Here's the link of my data.
My target is to assign "NA" to all blank cells irrespective of categorical or numerical values. I am using na.strings="". But it's not assigning NA to all blank cells.
## reading the data
dat <- read.csv("data2.csv")
head(dat)
mon hr acc alc sex spd axles door reg cond1 drug1
1 8 21 No Control TRUE F 0 2 2 Physical Impairment (Eyes, Ear, Limb) A
2 7 20 No Control FALSE M 900 2 2 Inattentive D
3 3 9 No Control FALSE F 100 2 2 2004 Normal D
4 1 15 No Control FALSE M 0 2 2 Physical Impairment (Eyes, Ear, Limb) D
5 4 21 No Control FALSE 25 NA NA D
6 4 20 No Control NA F 30 2 4 Drinking Alcohol - Impaired D
inj1 PED_STATE st rac1
1 Fatal <NA> F <NA>
2 Moderate <NA> F <NA>
3 Moderate <NA> M <NA>
4 Complaint <NA> M <NA>
5 Complaint <NA> F <NA>
6 Moderate <NA> M <NA>
## using na.strings
dat2 <- read.csv("data2.csv", header=T, na.strings="")
head(dat2)
mon hr acc alc sex spd axles door reg cond1 drug1
1 8 21 No Control TRUE F 0 2 2 <NA> Physical Impairment (Eyes, Ear, Limb) A
2 7 20 No Control FALSE M 900 2 2 <NA> Inattentive D
3 3 9 No Control FALSE F 100 2 2 2004 Normal D
4 1 15 No Control FALSE M 0 2 2 <NA> Physical Impairment (Eyes, Ear, Limb) D
5 4 21 No Control FALSE 25 NA NA <NA> <NA> D
6 4 20 No Control NA F 30 2 4 <NA> Drinking Alcohol - Impaired D
inj1 PED_STATE st rac1
1 Fatal NA F NA
2 Moderate NA F NA
3 Moderate NA M NA
4 Complaint NA M NA
5 Complaint NA F NA
6 Moderate NA M NA
I'm assuming you are talking about row 5 column "sex." It could be the case that in the data2.csv file, the cell contains a space and hence is not considered empty by R.

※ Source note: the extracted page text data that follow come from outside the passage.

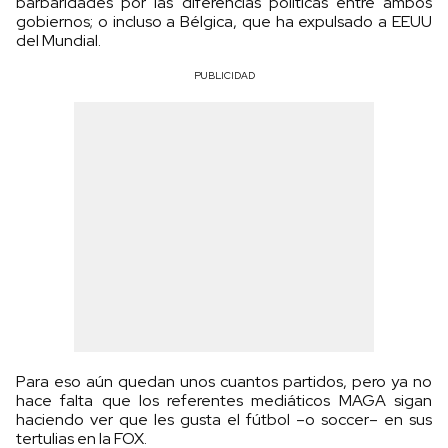
barbaridades por las diferencias políticas entre ambos
gobiernos; o incluso a Bélgica, que ha expulsado a EEUU
del Mundial.
PUBLICIDAD
Para eso aún quedan unos cuantos partidos, pero ya no
hace falta que los referentes mediáticos MAGA sigan
haciendo ver que les gusta el fútbol –o soccer– en sus
tertulias en la FOX.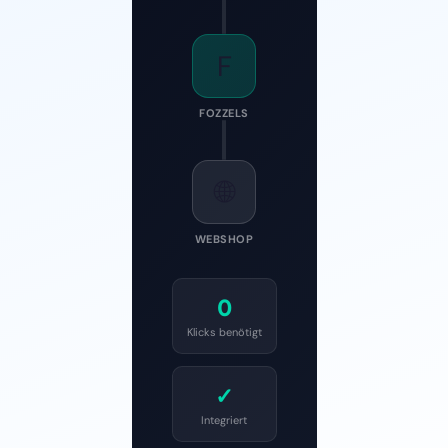
F
FOZZELS
🌐
WEBSHOP
0
Klicks benötigt
✓
Integriert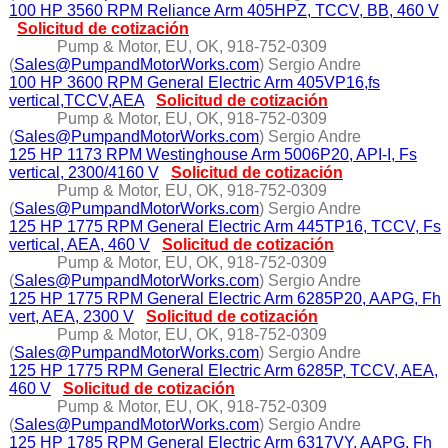
100 HP 3560 RPM Reliance Arm 405HPZ, TCCV, BB, 460 V
Solicitud de cotización
Pump & Motor, EU, OK, 918-752-0309
(
Sales@PumpandMotorWorks.com
) Sergio Andre
100 HP 3600 RPM General Electric Arm 405VP16,fs
vertical,TCCV,AEA
Solicitud de cotización
Pump & Motor, EU, OK, 918-752-0309
(
Sales@PumpandMotorWorks.com
) Sergio Andre
125 HP 1173 RPM Westinghouse Arm 5006P20, API-I, Fs
vertical, 2300/4160 V
Solicitud de cotización
Pump & Motor, EU, OK, 918-752-0309
(
Sales@PumpandMotorWorks.com
) Sergio Andre
125 HP 1775 RPM General Electric Arm 445TP16, TCCV, Fs
vertical, AEA, 460 V
Solicitud de cotización
Pump & Motor, EU, OK, 918-752-0309
(
Sales@PumpandMotorWorks.com
) Sergio Andre
125 HP 1775 RPM General Electric Arm 6285P20, AAPG, Fh
vert, AEA, 2300 V
Solicitud de cotización
Pump & Motor, EU, OK, 918-752-0309
(
Sales@PumpandMotorWorks.com
) Sergio Andre
125 HP 1775 RPM General Electric Arm 6285P, TCCV, AEA,
460 V
Solicitud de cotización
Pump & Motor, EU, OK, 918-752-0309
(
Sales@PumpandMotorWorks.com
) Sergio Andre
125 HP 1785 RPM General Electric Arm 6317VY, AAPG, Fh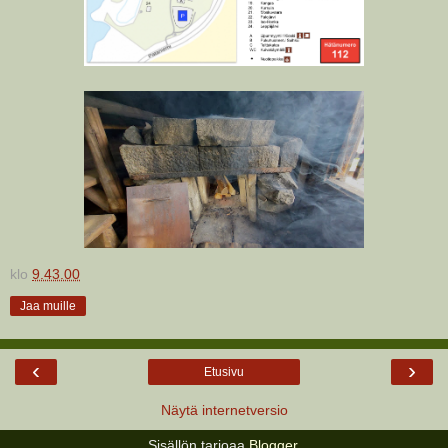
klo
9.43.00
Jaa muille
‹
›
Etusivu
Näytä internetversio
Sisällön tarjoaa
Blogger
.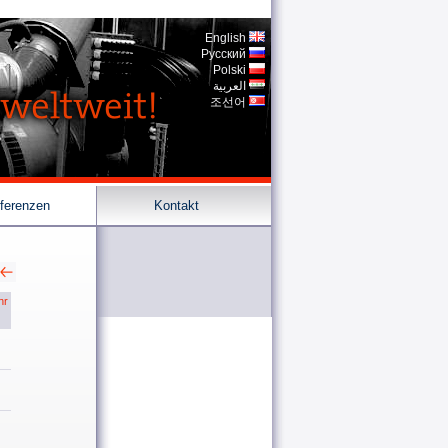
English
Pусский
Polski
العربية
조선어
ferenzen
Kontakt
hr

Also, I noticed that in row 5 columns "axles" and "door", the original values read from data2.csv are string "NA". You probably want to treat those as na.strings as well. To do this,
dat2 <- read.csv("data2.csv", header=T, na.strings=c("","NA"))
EDIT:
I downloaded your data2.csv. Yes, there is a space in row 5 column "sex". So you want
na.strings=c(""," ","NA")
You can use gsub to replace multiple mutations of empty, like "" or a space, to be NA:
data= data.frame(cats=c('', ' ', 'meow'), dogs=c("woof", " ", NA))
apply(data, 2, function(x) gsub("^$|^ $", NA, x))
A more eye-friendly solution using dplyr
would be
require(dplyr)
## fake blank cells
iris[1,1]=""
## define a helper function
empty_as_na <- function(x){
if("factor" %in% class(x)) x <- as.character(x) ## since ifelse wont work with factors
ifelse(as.character(x)!="", x, NA)
}
## transform all columns
iris %>% mutate_each(funs(empty_as_na))
To apply the correction to just a subset of columns you can specify columns of interest using dplyr's column matching syntax. Example:mutate_each(funs(empty_as_na), matches("Width"), Species)
In case you table contains dates you should consider using a more typesafe version of ifelse
I recently ran into similar issues. This is what worked for me, if the variable is numeric, then a simple df$Var[df$Var == ""] <- "NA"
should suffice. But if the variable is a factor, then you need to convert it to character first, then replace ""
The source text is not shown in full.